*TASK BRIEF*
The reply must contain exactly the lines below from the one with "auch in finanzieller" down to the one with "Jahrhunderts Erwähnung, Von", both included, and nothing more; please omit the pictures.

*INPUT*
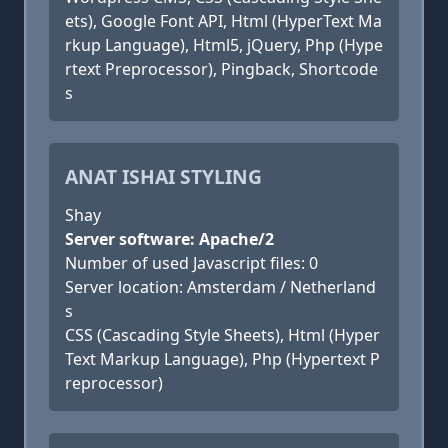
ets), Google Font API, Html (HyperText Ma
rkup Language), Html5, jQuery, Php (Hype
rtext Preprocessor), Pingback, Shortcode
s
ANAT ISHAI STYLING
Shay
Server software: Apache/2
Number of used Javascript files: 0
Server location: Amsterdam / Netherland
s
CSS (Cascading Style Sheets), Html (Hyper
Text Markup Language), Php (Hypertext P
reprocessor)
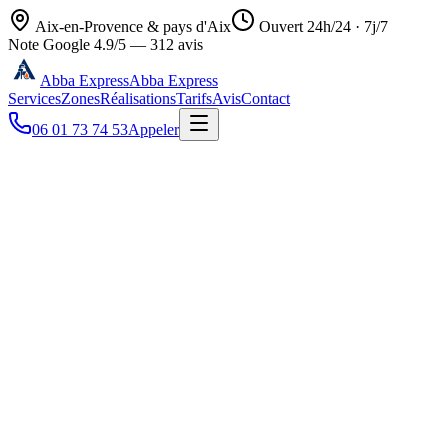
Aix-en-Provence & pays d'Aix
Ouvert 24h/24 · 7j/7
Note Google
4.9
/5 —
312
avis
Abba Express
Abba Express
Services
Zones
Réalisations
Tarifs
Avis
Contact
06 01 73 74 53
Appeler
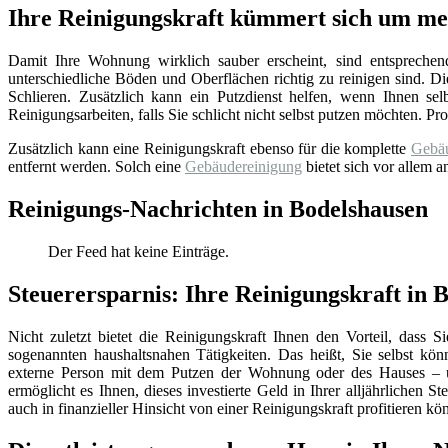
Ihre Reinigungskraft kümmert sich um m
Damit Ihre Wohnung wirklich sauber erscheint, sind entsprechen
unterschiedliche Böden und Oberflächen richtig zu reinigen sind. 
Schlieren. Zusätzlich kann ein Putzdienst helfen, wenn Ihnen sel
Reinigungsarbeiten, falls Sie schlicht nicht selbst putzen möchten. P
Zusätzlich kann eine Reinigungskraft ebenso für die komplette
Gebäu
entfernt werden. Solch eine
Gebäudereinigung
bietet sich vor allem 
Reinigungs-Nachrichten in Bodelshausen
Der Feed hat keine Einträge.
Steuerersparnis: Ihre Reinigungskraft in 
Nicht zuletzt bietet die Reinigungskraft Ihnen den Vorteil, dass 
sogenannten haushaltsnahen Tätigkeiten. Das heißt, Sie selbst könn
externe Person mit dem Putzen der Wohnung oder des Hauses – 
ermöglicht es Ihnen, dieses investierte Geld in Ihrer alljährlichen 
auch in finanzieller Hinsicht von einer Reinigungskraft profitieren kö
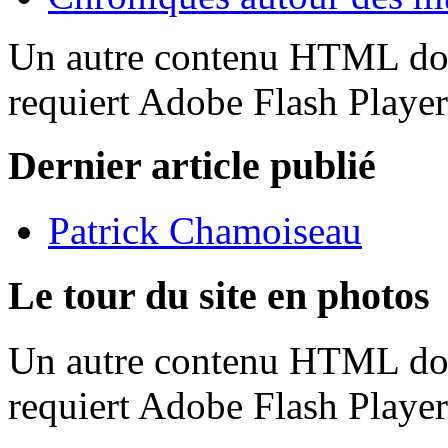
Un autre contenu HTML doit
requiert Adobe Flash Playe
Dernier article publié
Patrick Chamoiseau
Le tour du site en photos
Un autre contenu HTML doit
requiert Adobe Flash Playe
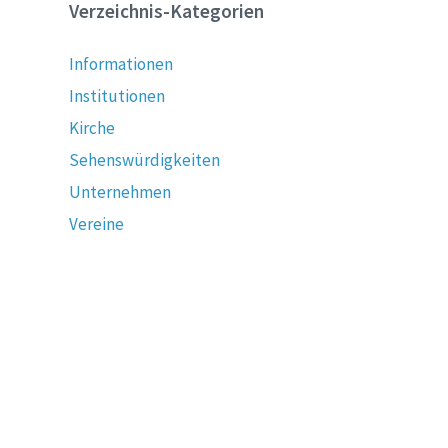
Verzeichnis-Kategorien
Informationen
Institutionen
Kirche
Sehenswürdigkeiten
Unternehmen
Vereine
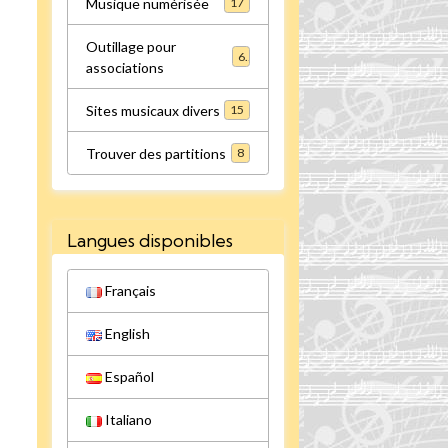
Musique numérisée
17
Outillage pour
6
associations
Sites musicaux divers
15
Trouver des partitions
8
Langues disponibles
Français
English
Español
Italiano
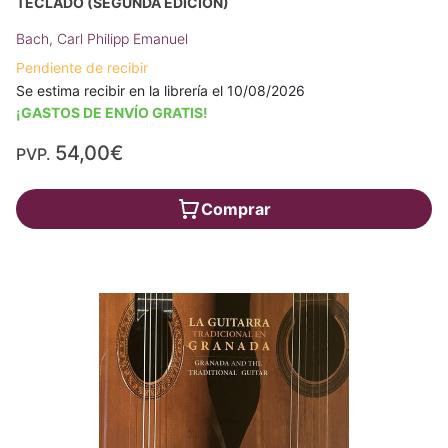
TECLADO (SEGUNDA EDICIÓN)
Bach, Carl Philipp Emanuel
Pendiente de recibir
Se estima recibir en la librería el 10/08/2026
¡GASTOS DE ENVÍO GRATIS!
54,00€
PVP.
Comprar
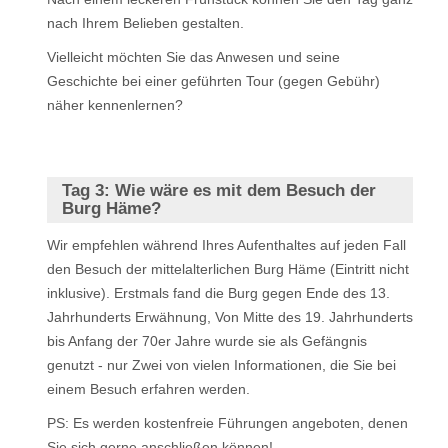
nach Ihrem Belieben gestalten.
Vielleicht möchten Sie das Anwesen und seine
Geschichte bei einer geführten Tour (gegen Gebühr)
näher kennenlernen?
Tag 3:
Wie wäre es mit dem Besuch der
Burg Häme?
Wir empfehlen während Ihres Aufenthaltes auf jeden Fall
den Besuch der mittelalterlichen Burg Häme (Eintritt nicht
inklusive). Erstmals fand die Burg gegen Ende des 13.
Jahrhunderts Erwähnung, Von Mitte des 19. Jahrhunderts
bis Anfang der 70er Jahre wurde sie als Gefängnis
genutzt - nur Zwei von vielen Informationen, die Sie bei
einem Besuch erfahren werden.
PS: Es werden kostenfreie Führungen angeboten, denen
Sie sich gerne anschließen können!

*TASK ANSWER*
auch in finanzieller Hinsicht von einer Reinigungskraft profitieren kö
Un autre contenu HTML doit
requiert Adobe Flash Playe
Dernier article publié
Patrick Chamoiseau
Le tour du site en photos
Un autre contenu HTML doit
requiert Adobe Flash Playe
Verzeichnis-Kategorien
Informationen
Institutionen
Kirche
Sehenswürdigkeiten
Unternehmen
Vereine
Musique numérisée
17
Outillage pour
6
associations
Sites musicaux divers
15
Trouver des partitions
8
Langues disponibles
Français
English
Español
Italiano
TECLADO (SEGUNDA EDICIÓN)
Bach, Carl Philipp Emanuel
Pendiente de recibir
Se estima recibir en la librería el 10/08/2026
¡GASTOS DE ENVÍO GRATIS!
54,00€
PVP.
Comprar
nach Ihrem Belieben gestalten.
Vielleicht möchten Sie das Anwesen und seine
Geschichte bei einer geführten Tour (gegen Gebühr)
näher kennenlernen?
Tag 3:
Wie wäre es mit dem Besuch der
Burg Häme?
Wir empfehlen während Ihres Aufenthaltes auf jeden Fall
den Besuch der mittelalterlichen Burg Häme (Eintritt nicht
inklusive). Erstmals fand die Burg gegen Ende des 13.
Jahrhunderts Erwähnung, Von Mitte des 19. Jahrhunderts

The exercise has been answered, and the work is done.